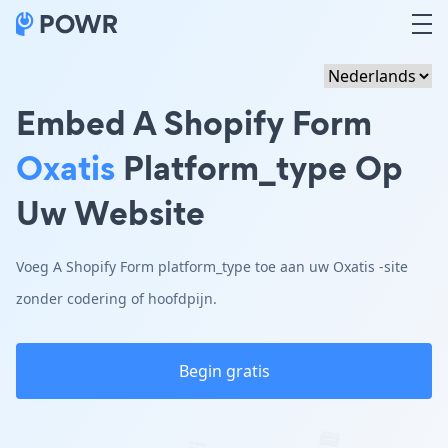
Embed A Shopify Form
Oxatis
Platform_type Op
Uw Website
Voeg A Shopify Form platform_type toe aan uw Oxatis -site
zonder codering of hoofdpijn.
Begin gratis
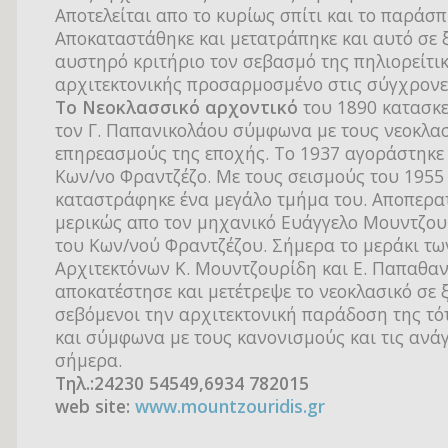
Αποτελείται απο το κυρίως σπίτι και το παράσπ
Αποκαταστάθηκε και μετατράπηκε και αυτό σε 
αυστηρό κριτήριο τον σεβασμό της πηλιορείτι
αρχιτεκτονικής προσαρμοσμένο στις σύγχρονε
Το Νεοκλασσικό αρχοντικό
του 1890 κατασκ
τον Γ. Παπανικολάου σύμφωνα με τους νεοκλα
επηρεασμούς της εποχής. Το 1937 αγοράστηκε
Κων/νο Φραντζέζο. Με τους σεισμούς του 1955
καταστράφηκε ένα μεγάλο τμήμα του. Αποπερα
μερικώς απο τον μηχανικό Ευάγγελο Μουντζο
του Κων/νού Φραντζέζου. Σήμερα το μεράκι τω
Αρχιτεκτόνων Κ. Μουντζουρίδη και Ε. Παπαθα
αποκατέστησε και μετέτρεψε το νεοκλασικό σε 
σεβόμενοι την αρχιτεκτονική παράδοση της τό
και σύμφωνα με τους κανονισμούς και τις ανάγ
σήμερα.
Τηλ.:24230 54549,6934 782015
web site:
www.mountzouridis.gr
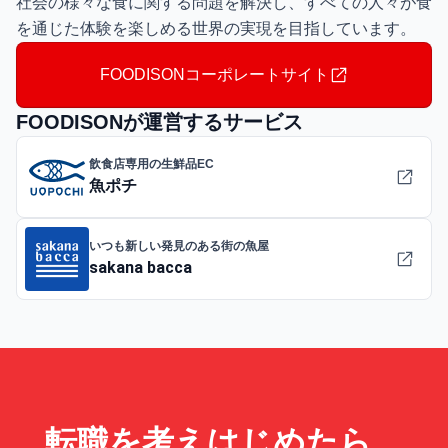
社会の様々な食に関する問題を解決し、すべての人々が食
を通じた体験を楽しめる世界の実現を目指しています。
FOODISONコーポレートサイト
FOODISONが運営するサービス
飲食店専用の生鮮品EC
魚ポチ
いつも新しい発見のある街の魚屋
sakana bacca
転職を考えはじめたら、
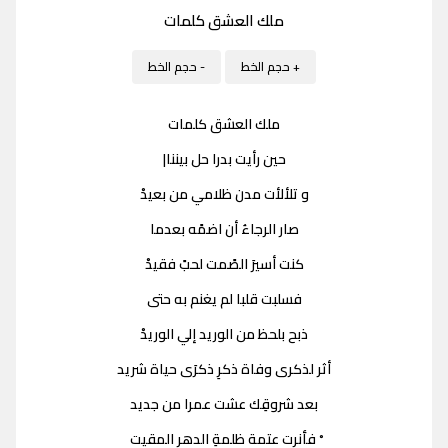
ملك العشق كلمات
+ حجم الخط
- حجم الخط
ملك العشق كلمات
حين رأيت بدرا حل بيننا|
و تلألأت مدن ظلامي من بعيدْ
صار الرجاءُ أن اضمًه بعدما
كنت أسيرَ الصًمت لحبً فقيدْ
فسلبت قلبا لم يغنم به حتى
ذبح بلحظ من الوريد إلي الوريدْ
أثر لذكرى وفاة ذكرِ ذكرَى حياة شريد
بعد شروقِك عشت عمرا من جديد
ْ فأنرت عتمة ظلمةِ الدهرِ المقيت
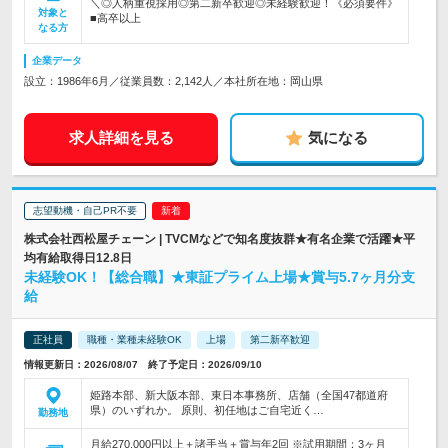
＼◎人柄重視採用◎第二新卒歓迎◎未経験歓迎！《必須要件》
対象と
■高卒以上
なる方
企業データ
設立：1986年6月／従業員数：2,142人／本社所在地：岡山県
求人詳細を見る
気になる
志望動機・自己PR不要
株式会社西松屋チェーン | TVCMなどで知名度抜群★有名企業で活躍★平
均有給取得日12.8日
未経験OK！【総合職】★東証プライム上場★賞与5.7ヶ月分支
給
正社員
職種・業種未経験OK
上場
第二新卒歓迎
情報更新日：2026/08/07 終了予定日：2026/09/10
姫路本部、新大阪本部、東日本事務所、店舗（全国47都道府
県）のいずれか。 原則、初任地はご自宅近く…
勤務地
月給270,000円以上＋諸手当＋賞与年2回 ※試用期間：3ヶ月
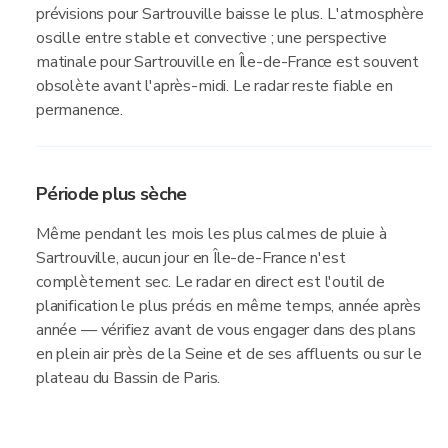
prévisions pour Sartrouville baisse le plus. L'atmosphère
oscille entre stable et convective ; une perspective
matinale pour Sartrouville en Île-de-France est souvent
obsolète avant l'après-midi. Le radar reste fiable en
permanence.
Période plus sèche
Même pendant les mois les plus calmes de pluie à
Sartrouville, aucun jour en Île-de-France n'est
complètement sec. Le radar en direct est l'outil de
planification le plus précis en même temps, année après
année — vérifiez avant de vous engager dans des plans
en plein air près de la Seine et de ses affluents ou sur le
plateau du Bassin de Paris.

• WHAT YOU ARE ASKED TO DO
Extract every line from the records above that contains the word "France".

• RESPONSE TO THE EXERCISE
matinale pour Sartrouville en Île-de-France est souvent
Sartrouville, aucun jour en Île-de-France n'est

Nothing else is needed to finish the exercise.